▶ Data provided

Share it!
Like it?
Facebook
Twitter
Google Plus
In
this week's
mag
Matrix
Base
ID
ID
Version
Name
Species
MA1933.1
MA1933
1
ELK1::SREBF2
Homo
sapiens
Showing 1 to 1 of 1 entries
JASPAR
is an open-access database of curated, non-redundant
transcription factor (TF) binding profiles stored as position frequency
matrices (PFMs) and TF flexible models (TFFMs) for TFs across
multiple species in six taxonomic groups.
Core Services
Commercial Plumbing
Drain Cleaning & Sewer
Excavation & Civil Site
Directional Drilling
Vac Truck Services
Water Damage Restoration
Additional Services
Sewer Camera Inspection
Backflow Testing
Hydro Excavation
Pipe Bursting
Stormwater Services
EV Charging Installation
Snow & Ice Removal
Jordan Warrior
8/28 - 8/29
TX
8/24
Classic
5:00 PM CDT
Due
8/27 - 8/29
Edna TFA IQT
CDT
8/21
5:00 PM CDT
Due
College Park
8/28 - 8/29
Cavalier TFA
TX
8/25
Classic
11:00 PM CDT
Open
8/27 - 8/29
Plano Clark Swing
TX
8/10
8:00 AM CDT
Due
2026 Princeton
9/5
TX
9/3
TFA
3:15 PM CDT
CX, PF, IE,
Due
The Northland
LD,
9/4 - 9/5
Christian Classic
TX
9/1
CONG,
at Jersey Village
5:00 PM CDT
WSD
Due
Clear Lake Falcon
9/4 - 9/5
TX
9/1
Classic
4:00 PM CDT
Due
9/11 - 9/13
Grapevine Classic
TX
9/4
...
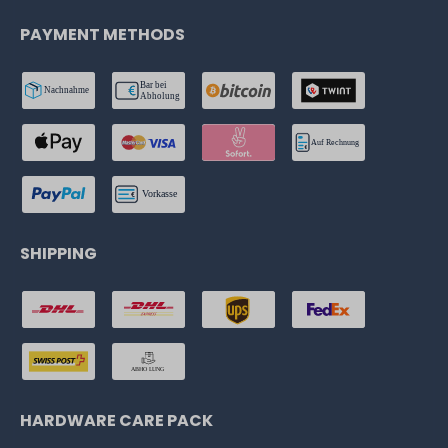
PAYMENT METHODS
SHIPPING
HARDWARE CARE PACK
---
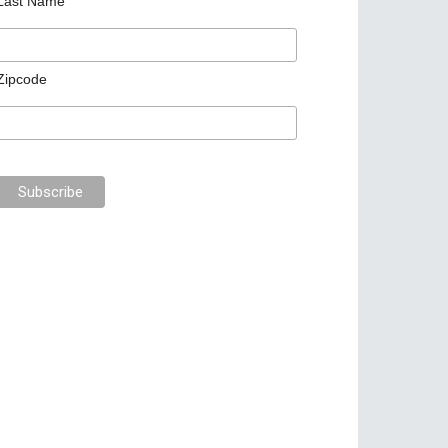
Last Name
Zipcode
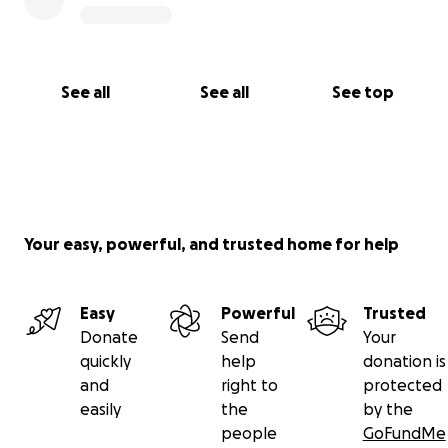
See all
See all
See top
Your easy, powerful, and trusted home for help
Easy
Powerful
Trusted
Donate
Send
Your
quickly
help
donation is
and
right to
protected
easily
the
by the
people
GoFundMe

▶ What to do
Which lines in the material contain the word "Services"? Pull each of them out.

▶ Reply to the task
Core Services
Vac Truck Services
Additional Services
Stormwater Services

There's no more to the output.